=== Begin Enclosure ===

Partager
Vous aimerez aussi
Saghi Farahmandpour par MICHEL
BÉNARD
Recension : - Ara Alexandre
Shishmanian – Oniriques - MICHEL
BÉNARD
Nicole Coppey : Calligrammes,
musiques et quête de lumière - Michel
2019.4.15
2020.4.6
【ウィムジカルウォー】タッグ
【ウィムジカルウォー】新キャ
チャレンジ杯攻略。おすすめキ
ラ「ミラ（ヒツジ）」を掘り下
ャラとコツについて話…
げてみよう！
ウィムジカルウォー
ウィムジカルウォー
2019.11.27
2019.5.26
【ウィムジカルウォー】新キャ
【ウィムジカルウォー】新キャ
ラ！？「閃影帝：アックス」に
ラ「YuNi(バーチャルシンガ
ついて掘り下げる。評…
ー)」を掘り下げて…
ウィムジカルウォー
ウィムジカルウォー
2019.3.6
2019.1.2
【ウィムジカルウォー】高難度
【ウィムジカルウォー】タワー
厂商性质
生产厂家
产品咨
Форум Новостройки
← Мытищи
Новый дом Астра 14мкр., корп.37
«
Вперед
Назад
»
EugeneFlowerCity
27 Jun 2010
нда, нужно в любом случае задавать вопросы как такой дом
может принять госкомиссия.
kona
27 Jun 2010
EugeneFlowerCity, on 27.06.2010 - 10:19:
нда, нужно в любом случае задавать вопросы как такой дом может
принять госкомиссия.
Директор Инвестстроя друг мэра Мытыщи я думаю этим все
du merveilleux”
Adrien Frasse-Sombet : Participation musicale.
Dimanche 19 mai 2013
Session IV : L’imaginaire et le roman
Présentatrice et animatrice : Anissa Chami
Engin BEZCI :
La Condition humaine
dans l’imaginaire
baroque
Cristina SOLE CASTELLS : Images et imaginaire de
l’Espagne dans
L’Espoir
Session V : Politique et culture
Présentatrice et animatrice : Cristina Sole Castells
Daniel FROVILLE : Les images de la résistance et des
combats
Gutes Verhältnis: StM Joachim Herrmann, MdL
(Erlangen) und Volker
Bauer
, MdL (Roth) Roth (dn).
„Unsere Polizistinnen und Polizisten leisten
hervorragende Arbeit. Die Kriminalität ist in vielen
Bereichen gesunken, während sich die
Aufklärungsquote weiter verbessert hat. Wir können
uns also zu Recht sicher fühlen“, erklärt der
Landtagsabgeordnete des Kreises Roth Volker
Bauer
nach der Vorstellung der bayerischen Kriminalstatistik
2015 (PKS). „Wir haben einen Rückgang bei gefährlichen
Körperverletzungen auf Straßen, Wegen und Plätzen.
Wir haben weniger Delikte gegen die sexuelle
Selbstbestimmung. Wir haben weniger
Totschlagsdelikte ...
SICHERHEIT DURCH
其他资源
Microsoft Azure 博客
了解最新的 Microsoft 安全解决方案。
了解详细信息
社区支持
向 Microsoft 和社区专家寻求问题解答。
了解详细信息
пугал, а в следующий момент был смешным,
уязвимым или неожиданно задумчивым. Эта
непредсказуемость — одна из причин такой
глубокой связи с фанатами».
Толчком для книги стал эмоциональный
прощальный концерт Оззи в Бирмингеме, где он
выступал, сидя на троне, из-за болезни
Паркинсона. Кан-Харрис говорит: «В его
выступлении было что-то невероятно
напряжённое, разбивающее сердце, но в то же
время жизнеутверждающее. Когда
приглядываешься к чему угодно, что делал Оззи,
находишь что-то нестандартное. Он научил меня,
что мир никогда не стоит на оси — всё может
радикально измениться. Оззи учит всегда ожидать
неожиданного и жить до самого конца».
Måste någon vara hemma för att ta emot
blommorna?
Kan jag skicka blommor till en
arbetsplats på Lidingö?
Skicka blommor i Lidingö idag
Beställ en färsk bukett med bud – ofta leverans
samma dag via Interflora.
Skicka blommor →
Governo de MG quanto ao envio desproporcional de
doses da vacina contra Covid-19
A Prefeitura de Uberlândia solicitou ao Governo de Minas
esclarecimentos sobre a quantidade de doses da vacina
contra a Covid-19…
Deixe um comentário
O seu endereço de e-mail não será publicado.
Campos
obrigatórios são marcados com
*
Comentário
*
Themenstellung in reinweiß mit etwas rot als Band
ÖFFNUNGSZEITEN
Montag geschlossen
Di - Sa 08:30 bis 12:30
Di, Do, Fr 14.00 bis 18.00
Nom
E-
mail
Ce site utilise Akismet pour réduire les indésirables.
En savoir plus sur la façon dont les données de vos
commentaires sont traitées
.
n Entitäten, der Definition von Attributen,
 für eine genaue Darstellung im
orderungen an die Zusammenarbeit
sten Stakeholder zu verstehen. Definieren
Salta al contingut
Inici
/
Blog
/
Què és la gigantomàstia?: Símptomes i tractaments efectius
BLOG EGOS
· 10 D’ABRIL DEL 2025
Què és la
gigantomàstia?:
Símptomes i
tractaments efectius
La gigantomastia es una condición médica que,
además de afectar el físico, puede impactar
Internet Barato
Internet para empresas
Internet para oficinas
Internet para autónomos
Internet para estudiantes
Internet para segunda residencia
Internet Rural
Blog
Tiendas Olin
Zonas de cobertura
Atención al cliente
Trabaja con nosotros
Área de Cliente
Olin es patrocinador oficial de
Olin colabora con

=== End Enclosure ===

▶ [Work to complete]: The response must consist of all the data, reproduced without alteration.

▶ [Result of this task]:
Partager
Vous aimerez aussi
Saghi Farahmandpour par MICHEL
BÉNARD
Recension : - Ara Alexandre
Shishmanian – Oniriques - MICHEL
BÉNARD
Nicole Coppey : Calligrammes,
musiques et quête de lumière - Michel
2019.4.15
2020.4.6
【ウィムジカルウォー】タッグ
【ウィムジカルウォー】新キャ
チャレンジ杯攻略。おすすめキ
ラ「ミラ（ヒツジ）」を掘り下
ャラとコツについて話…
げてみよう！
ウィムジカルウォー
ウィムジカルウォー
2019.11.27
2019.5.26
【ウィムジカルウォー】新キャ
【ウィムジカルウォー】新キャ
ラ！？「閃影帝：アックス」に
ラ「YuNi(バーチャルシンガ
ついて掘り下げる。評…
ー)」を掘り下げて…
ウィムジカルウォー
ウィムジカルウォー
2019.3.6
2019.1.2
【ウィムジカルウォー】高難度
【ウィムジカルウォー】タワー
厂商性质
生产厂家
产品咨
Форум Новостройки
← Мытищи
Новый дом Астра 14мкр., корп.37
«
Вперед
Назад
»
EugeneFlowerCity
27 Jun 2010
нда, нужно в любом случае задавать вопросы как такой дом
может принять госкомиссия.
kona
27 Jun 2010
EugeneFlowerCity, on 27.06.2010 - 10:19:
нда, нужно в любом случае задавать вопросы как такой дом может
принять госкомиссия.
Директор Инвестстроя друг мэра Мытыщи я думаю этим все
du merveilleux”
Adrien Frasse-Sombet : Participation musicale.
Dimanche 19 mai 2013
Session IV : L’imaginaire et le roman
Présentatrice et animatrice : Anissa Chami
Engin BEZCI :
La Condition humaine
dans l’imaginaire
baroque
Cristina SOLE CASTELLS : Images et imaginaire de
l’Espagne dans
L’Espoir
Session V : Politique et culture
Présentatrice et animatrice : Cristina Sole Castells
Daniel FROVILLE : Les images de la résistance et des
combats
Gutes Verhältnis: StM Joachim Herrmann, MdL
(Erlangen) und Volker
Bauer
, MdL (Roth) Roth (dn).
„Unsere Polizistinnen und Polizisten leisten
hervorragende Arbeit. Die Kriminalität ist in vielen
Bereichen gesunken, während sich die
Aufklärungsquote weiter verbessert hat. Wir können
uns also zu Recht sicher fühlen“, erklärt der
Landtagsabgeordnete des Kreises Roth Volker
Bauer
nach der Vorstellung der bayerischen Kriminalstatistik
2015 (PKS). „Wir haben einen Rückgang bei gefährlichen
Körperverletzungen auf Straßen, Wegen und Plätzen.
Wir haben weniger Delikte gegen die sexuelle
Selbstbestimmung. Wir haben weniger
Totschlagsdelikte ...
SICHERHEIT DURCH
其他资源
Microsoft Azure 博客
了解最新的 Microsoft 安全解决方案。
了解详细信息
社区支持
向 Microsoft 和社区专家寻求问题解答。
了解详细信息
пугал, а в следующий момент был смешным,
уязвимым или неожиданно задумчивым. Эта
непредсказуемость — одна из причин такой
глубокой связи с фанатами».
Толчком для книги стал эмоциональный
прощальный концерт Оззи в Бирмингеме, где он
выступал, сидя на троне, из-за болезни
Паркинсона. Кан-Харрис говорит: «В его
выступлении было что-то невероятно
напряжённое, разбивающее сердце, но в то же
время жизнеутверждающее. Когда
приглядываешься к чему угодно, что делал Оззи,
находишь что-то нестандартное. Он научил меня,
что мир никогда не стоит на оси — всё может
радикально измениться. Оззи учит всегда ожидать
неожиданного и жить до самого конца».
Måste någon vara hemma för att ta emot
blommorna?
Kan jag skicka blommor till en
arbetsplats på Lidingö?
Skicka blommor i Lidingö idag
Beställ en färsk bukett med bud – ofta leverans
samma dag via Interflora.
Skicka blommor →
Governo de MG quanto ao envio desproporcional de
doses da vacina contra Covid-19
A Prefeitura de Uberlândia solicitou ao Governo de Minas
esclarecimentos sobre a quantidade de doses da vacina
contra a Covid-19…
Deixe um comentário
O seu endereço de e-mail não será publicado.
Campos
obrigatórios são marcados com
*
Comentário
*
Themenstellung in reinweiß mit etwas rot als Band
ÖFFNUNGSZEITEN
Montag geschlossen
Di - Sa 08:30 bis 12:30
Di, Do, Fr 14.00 bis 18.00
Nom
E-
mail
Ce site utilise Akismet pour réduire les indésirables.
En savoir plus sur la façon dont les données de vos
commentaires sont traitées
.
n Entitäten, der Definition von Attributen,
 für eine genaue Darstellung im
orderungen an die Zusammenarbeit
sten Stakeholder zu verstehen. Definieren
Salta al contingut
Inici
/
Blog
/
Què és la gigantomàstia?: Símptomes i tractaments efectius
BLOG EGOS
· 10 D’ABRIL DEL 2025
Què és la
gigantomàstia?:
Símptomes i
tractaments efectius
La gigantomastia es una condición médica que,
además de afectar el físico, puede impactar
Internet Barato
Internet para empresas
Internet para oficinas
Internet para autónomos
Internet para estudiantes
Internet para segunda residencia
Internet Rural
Blog
Tiendas Olin
Zonas de cobertura
Atención al cliente
Trabaja con nosotros
Área de Cliente
Olin es patrocinador oficial de
Olin colabora con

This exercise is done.